How to complete this task:
The required output is the exact run of lines below that opens at the line with "langjährige Erfahrung" and closes at the line with "Kostenlose Angebote erhalten".

Dataset records:
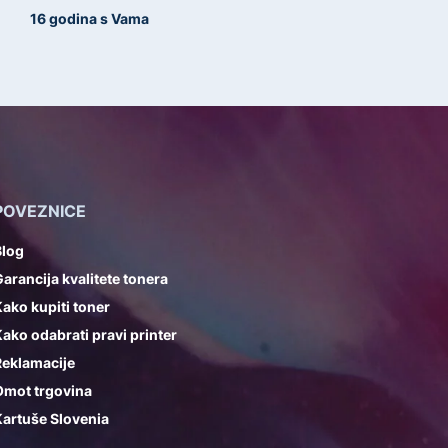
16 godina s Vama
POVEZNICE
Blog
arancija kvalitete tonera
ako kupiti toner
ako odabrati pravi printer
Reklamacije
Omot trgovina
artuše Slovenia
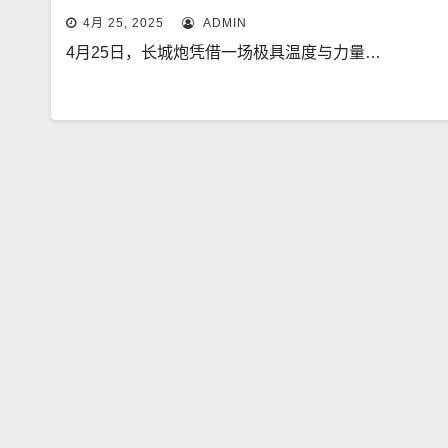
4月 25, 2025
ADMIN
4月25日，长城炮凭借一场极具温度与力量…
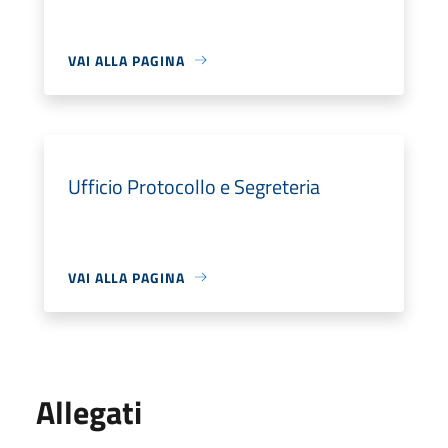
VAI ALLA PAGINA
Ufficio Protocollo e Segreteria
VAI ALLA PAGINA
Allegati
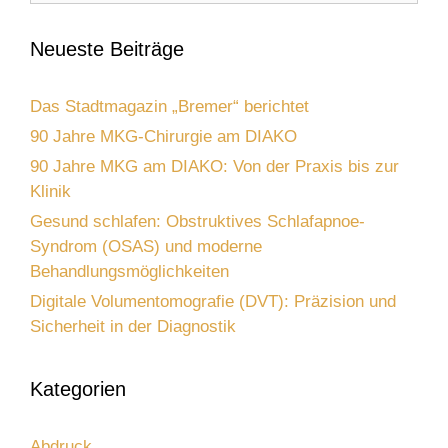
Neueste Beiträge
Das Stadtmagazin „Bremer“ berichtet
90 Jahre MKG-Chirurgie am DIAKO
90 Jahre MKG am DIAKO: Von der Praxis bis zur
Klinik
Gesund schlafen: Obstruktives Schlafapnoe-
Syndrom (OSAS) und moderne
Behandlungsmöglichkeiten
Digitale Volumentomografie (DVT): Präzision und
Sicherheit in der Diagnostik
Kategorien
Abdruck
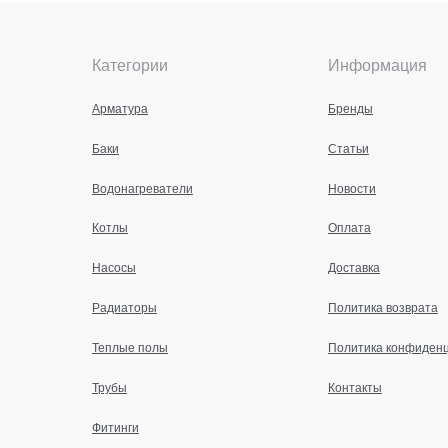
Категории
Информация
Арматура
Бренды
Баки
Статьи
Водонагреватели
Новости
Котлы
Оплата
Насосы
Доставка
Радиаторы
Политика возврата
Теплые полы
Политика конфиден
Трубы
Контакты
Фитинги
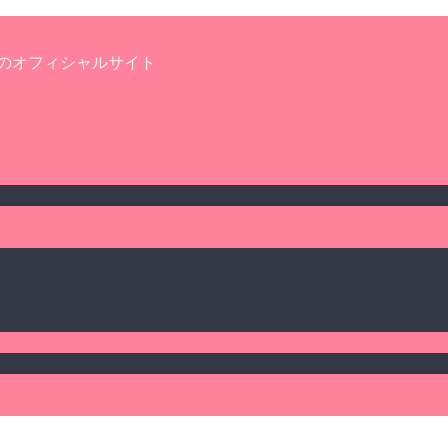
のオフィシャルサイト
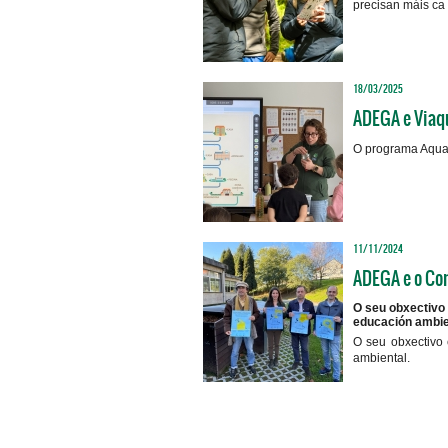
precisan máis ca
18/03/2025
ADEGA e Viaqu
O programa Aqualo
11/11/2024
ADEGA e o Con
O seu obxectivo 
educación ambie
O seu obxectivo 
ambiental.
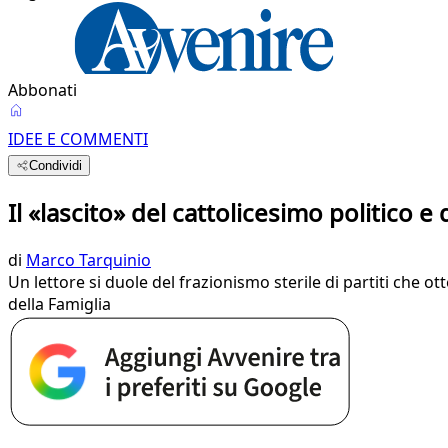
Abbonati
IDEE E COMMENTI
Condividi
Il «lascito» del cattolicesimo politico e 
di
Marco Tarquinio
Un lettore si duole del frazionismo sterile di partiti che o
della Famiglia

---

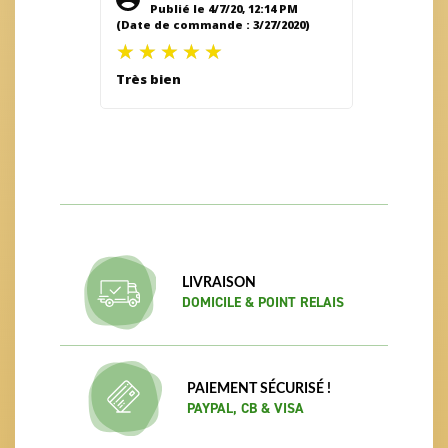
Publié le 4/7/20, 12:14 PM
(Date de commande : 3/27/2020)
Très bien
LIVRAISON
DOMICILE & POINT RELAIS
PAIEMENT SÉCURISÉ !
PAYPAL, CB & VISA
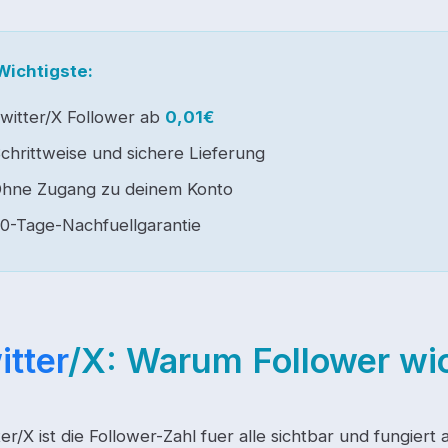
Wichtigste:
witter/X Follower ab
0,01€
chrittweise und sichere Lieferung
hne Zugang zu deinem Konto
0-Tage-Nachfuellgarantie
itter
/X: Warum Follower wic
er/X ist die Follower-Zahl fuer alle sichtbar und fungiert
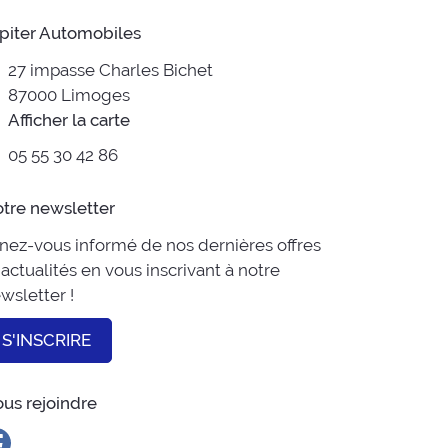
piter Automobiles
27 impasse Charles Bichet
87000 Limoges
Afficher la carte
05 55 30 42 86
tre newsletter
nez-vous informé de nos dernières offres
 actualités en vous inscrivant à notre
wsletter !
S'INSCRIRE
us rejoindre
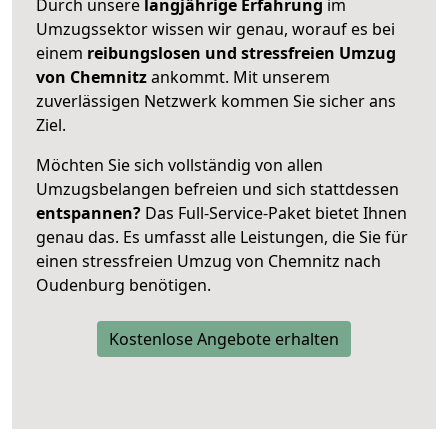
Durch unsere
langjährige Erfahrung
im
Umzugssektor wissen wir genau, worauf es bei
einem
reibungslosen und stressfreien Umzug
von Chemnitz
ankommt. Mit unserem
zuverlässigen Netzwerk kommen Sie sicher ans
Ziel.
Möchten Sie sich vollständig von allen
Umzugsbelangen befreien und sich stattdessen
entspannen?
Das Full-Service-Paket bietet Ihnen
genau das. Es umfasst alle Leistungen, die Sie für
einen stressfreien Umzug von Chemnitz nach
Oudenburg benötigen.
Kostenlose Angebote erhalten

Final answer:
langjährige Erfahrung
im
Umzugssektor wissen wir genau, worauf es bei
einem
reibungslosen und stressfreien Umzug
von Chemnitz
ankommt. Mit unserem
zuverlässigen Netzwerk kommen Sie sicher ans
Ziel.
Möchten Sie sich vollständig von allen
Umzugsbelangen befreien und sich stattdessen
entspannen?
Das Full-Service-Paket bietet Ihnen
genau das. Es umfasst alle Leistungen, die Sie für
einen stressfreien Umzug von Chemnitz nach
Oudenburg benötigen.
Kostenlose Angebote erhalten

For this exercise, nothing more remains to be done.